Source : Definitive Guide to ARM(r) Cortex(r) M3 – M4, Thez, Yiu Joseph


  • Le débogage du firmware (si le langage est compilé) ou du code source (si le langage est interprété). Ecrire un code source sans erreurs de syntaxe ne garantit pas que celui-ci va s’exécuter comme on l’imaginait (ce serait merveilleux !). Un programme complexe contiendra certainement des quantités d’erreurs subtiles et plantera dans des situations que le programmeur n’aura pas prévues ; on parle de bugs ou bogues. Pour les traquer et les corriger plus facilement, le programmeur pourra utiliser un outil appelé débogueur qui permet d’exécuter pas à pas le programme, d’afficher les valeurs qu’il inscrit dans les registres, de mettre en pause son déroulement dans certaines conditions prédéfinies, etc.

Les environnements de développement intégrés (IDE) rassemblent tous ces outils et bien d’autres.

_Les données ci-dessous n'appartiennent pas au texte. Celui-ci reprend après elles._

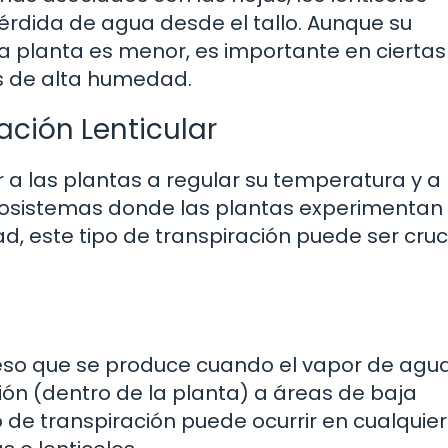
érdida de agua desde el tallo. Aunque su
 la planta es menor, es importante en ciertas
s de alta humedad.
ación Lenticular
r a las plantas a regular su temperatura y a
cosistemas donde las plantas experimentan
, este tipo de transpiración puede ser cruc
oceso que se produce cuando el vapor de agu
n (dentro de la planta) a áreas de baja
po de transpiración puede ocurrir en cualquie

Les langages de programmation, les API et les IDE pour STM32

Le tableau qui suit énumère plusieurs langages, API et IDE populaires et gratuits pour les microcontrôleurs STM32 :


Quelques API gratuites pour l'embarqué


Les champs d’applications préconisés sont évidemment subjectifs, inspirés d’observations “sur le terrain” ; nous ne prétendons pas nous substituer ici aux recommendations de l’Education Nationale, des instituts de formation, etc. MicroPython est également adapté pour le prototypage électronique et il est tout à fait possible qu’il soit un jour largement adopté par les professionnels du fait que la puissance des microcontrôleurs ne cesse d’augementer, ce qui lui assure d’excellentes performances, bien que nécessairement inférieures à celles des firmwares compilés. Un bel exemple de ce potentiel est illustré par les modules caméras OpenMV, qui exécutent des algorithmes de traitement d’images vidéo (en temps réel) et d’intelligence artificielle grâce à des microcontrôleurs STM32 de la famille H7 (par exemple le STM32H743II) dans un environnement MicroPython.

Comme nous l’avons déjà expliqué, votre projet dictera le langage et l’API les plus appropriés :

  • Vous souhaitez développer rapidement un prototype pour un client ? Dans ce cas STM32duino ou Mbed feront probablement l’affaire.
  • Vous travaillez sur une application qui enregistre et analyse du son ? Alors il vaudrait mieux que vous utilisiez HAL, STM32Cube et STM32CubeIDE pour optimiser les accès à la mémoire et les algorithmes de traitement du signal.
  • Votre objectif est purement pédagogique avec des collégiens ou des lycéens ? Alors (Micro)Python est probablement la meilleure solution !
  • Etc.

Si vous souhaitez bien comprendre les fondamentaux de la programmation du microcontrôleur STM32F103 en C/C++ nous vous conseillons cette formation avec l’API LL et les sites STM32 Wiki d’initiation à l’écosystème STM32Cube.

Pour finir, mentionnons les environnements de programmation par blocs essentiellement destinés à l’éducation. A cette date, un petit nombre d’entre eux supportent des cartes de prototypage pour microcontrôleurs STM32 de STMicroelectronics. Parmi ces initiatives citons MakeCode de Microsoft, l’environnement en ligne de la société Vittascience ou encore STudio4Education.

Ces outils logiciels, généralement exécutés dans des navigateurs Internet, permettent de construire très facilement des firmwares en assemblant à la souris des blocs graphiques inspirés des instructions des langages de haut niveau. Il affichent souvent en parallèle un listing en langage C, Python ou Java qui représente le code source équivalent au programme construit avec les blocs. Par cette approche, les élèves de collèges et lycées peuvent acquérir l’intuition de ce qu’est un algorithme et créer des applications ludiques, tout en ayant un premier aperçu des langages de programmation qu’ils rencontreront potentiellement plus tard dans leurs études.